* **About this task**
Using the records provided below, locate and copy each line that contains the word "Track".

** Opening Exercise input block **

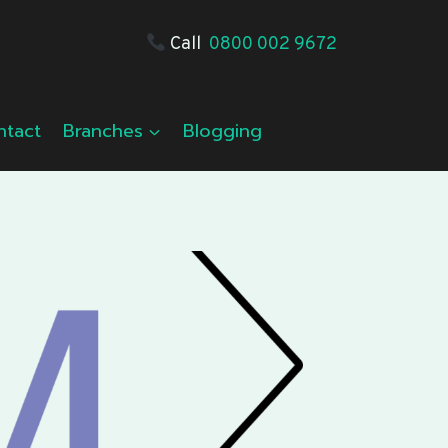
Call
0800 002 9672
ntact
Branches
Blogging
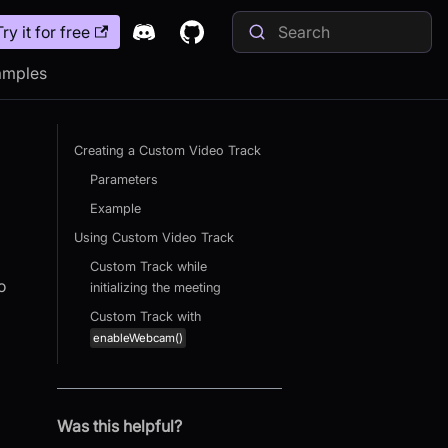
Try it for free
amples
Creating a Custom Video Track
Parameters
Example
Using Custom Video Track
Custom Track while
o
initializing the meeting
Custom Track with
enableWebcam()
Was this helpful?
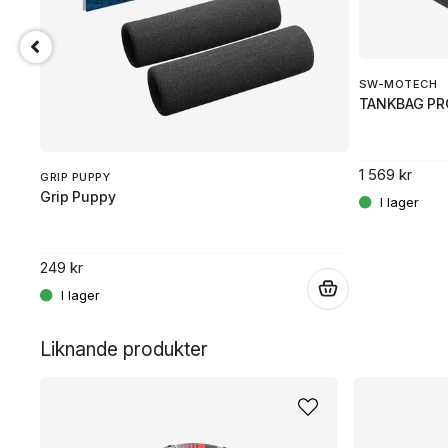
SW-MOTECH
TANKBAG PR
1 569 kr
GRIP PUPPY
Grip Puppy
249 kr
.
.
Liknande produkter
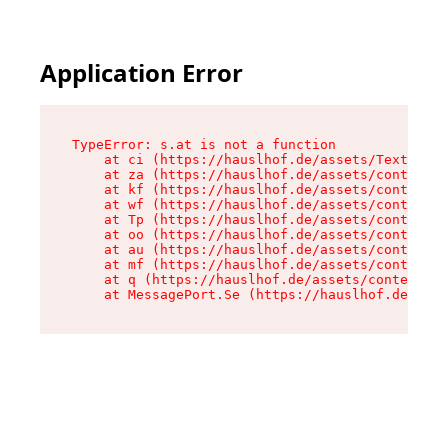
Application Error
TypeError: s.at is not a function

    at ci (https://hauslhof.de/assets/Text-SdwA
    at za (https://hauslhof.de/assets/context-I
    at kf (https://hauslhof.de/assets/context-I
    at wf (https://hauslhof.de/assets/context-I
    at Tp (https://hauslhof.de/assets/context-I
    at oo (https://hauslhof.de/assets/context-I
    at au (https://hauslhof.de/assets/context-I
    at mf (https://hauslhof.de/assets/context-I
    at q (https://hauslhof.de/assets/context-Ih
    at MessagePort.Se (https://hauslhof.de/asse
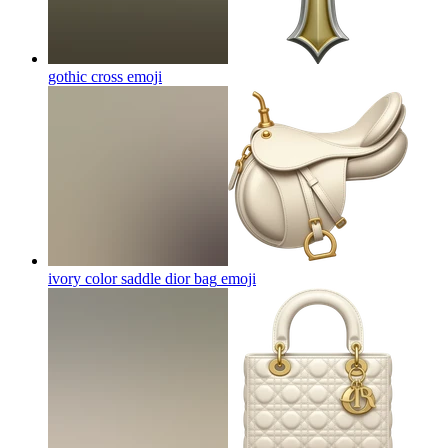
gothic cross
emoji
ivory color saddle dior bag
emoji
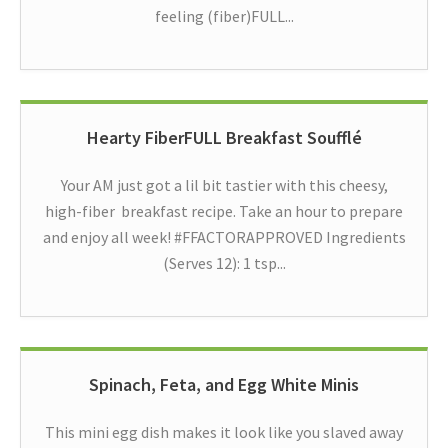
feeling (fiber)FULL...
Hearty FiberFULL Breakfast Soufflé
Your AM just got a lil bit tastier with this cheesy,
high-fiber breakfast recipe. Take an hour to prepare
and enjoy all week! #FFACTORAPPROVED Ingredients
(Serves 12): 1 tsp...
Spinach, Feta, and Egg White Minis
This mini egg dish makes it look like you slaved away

** Closing Exercise input block **
** Opening Exercise input block **

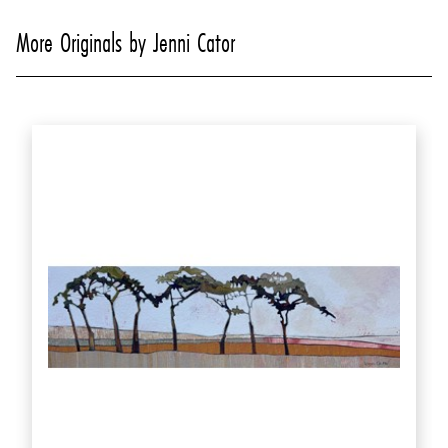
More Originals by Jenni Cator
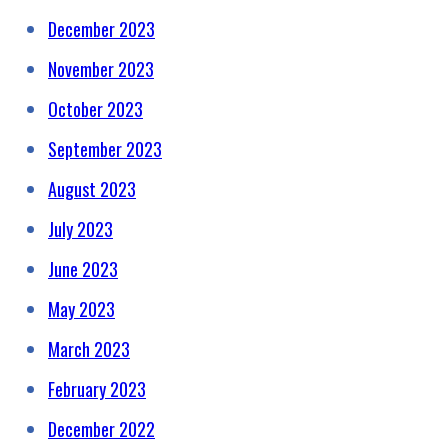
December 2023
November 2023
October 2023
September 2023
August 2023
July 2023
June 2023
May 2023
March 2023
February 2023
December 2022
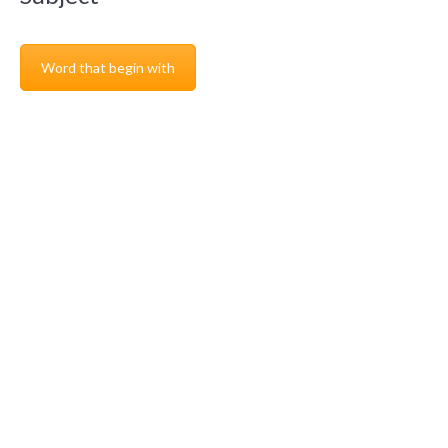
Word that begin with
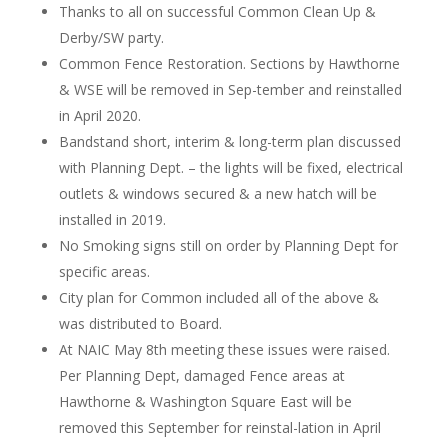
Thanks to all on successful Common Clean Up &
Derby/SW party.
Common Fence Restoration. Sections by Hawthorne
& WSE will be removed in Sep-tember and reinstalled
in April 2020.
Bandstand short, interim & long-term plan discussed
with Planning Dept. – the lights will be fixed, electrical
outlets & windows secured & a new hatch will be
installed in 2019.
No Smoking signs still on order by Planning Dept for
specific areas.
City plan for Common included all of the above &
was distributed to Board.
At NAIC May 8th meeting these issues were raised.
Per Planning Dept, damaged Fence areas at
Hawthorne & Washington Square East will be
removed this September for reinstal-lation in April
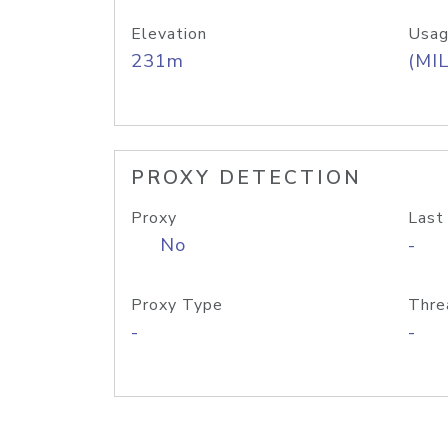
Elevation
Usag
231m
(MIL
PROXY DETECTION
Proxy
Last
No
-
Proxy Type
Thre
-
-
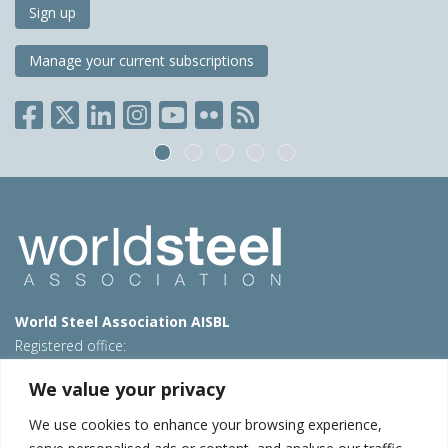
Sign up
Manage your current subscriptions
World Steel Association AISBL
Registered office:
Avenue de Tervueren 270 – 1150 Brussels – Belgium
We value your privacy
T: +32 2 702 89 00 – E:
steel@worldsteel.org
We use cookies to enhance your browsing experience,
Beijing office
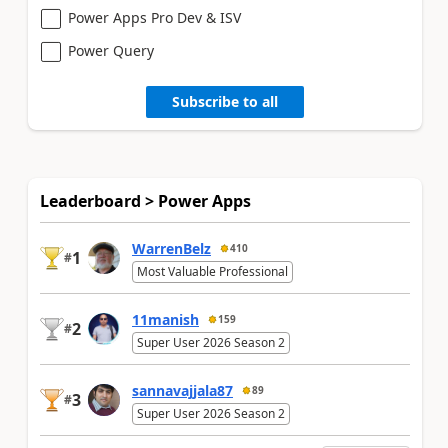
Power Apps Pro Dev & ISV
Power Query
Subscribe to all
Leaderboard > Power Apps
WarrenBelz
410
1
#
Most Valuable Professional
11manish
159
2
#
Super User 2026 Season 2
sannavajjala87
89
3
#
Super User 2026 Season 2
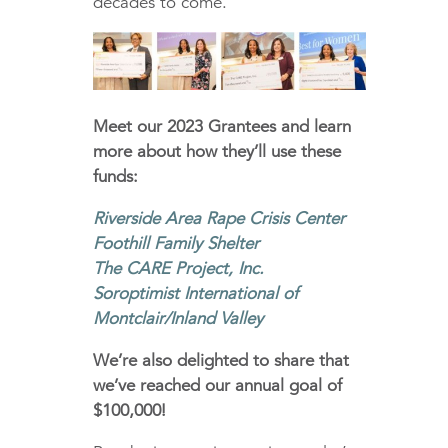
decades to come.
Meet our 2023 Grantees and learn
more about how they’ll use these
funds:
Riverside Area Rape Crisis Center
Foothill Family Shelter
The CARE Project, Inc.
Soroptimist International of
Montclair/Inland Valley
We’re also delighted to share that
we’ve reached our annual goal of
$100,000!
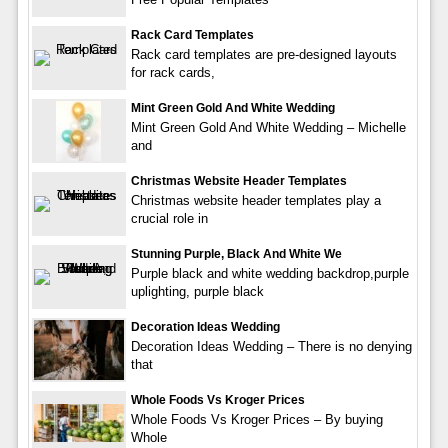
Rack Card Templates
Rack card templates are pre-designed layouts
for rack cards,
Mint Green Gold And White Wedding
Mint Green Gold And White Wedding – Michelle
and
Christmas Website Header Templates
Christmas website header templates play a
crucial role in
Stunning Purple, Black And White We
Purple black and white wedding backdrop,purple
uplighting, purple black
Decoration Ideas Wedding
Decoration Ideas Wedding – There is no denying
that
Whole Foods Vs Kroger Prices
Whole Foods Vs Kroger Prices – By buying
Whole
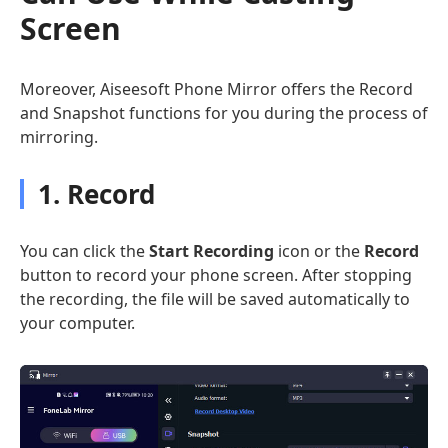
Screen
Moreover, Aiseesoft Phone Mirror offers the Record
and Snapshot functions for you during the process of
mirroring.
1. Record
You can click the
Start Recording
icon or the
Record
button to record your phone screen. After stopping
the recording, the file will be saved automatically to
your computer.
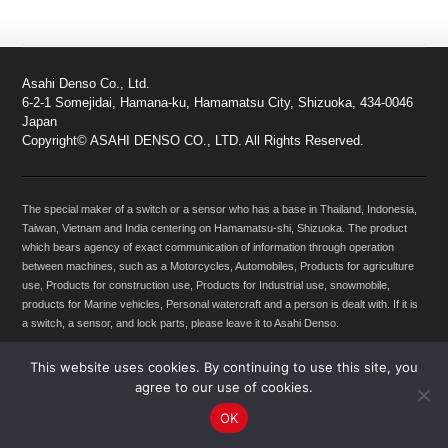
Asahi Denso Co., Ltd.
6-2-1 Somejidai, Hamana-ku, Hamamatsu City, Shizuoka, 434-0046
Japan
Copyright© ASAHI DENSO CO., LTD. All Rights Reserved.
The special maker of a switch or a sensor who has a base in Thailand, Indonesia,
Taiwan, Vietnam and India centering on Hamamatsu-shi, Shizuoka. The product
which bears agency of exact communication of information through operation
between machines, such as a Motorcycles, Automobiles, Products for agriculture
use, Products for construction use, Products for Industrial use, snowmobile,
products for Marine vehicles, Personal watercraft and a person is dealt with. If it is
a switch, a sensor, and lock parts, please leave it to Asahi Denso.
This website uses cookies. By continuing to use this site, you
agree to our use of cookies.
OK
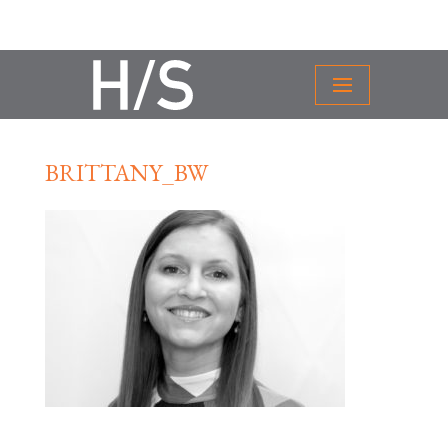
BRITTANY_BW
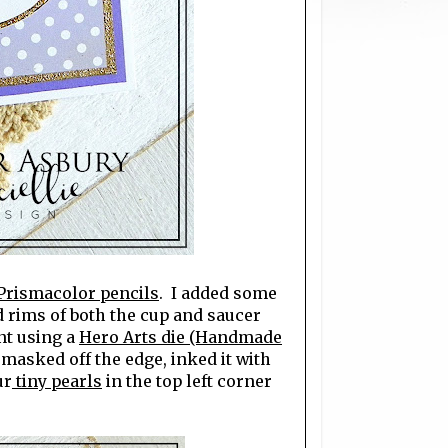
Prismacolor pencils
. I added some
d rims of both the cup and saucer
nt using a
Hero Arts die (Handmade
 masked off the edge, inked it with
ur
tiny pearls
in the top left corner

** Closing Exercise input block **

* **Exercise solution**
Creating a Custom Video Track
Using Custom Video Track
Custom Track while
Custom Track with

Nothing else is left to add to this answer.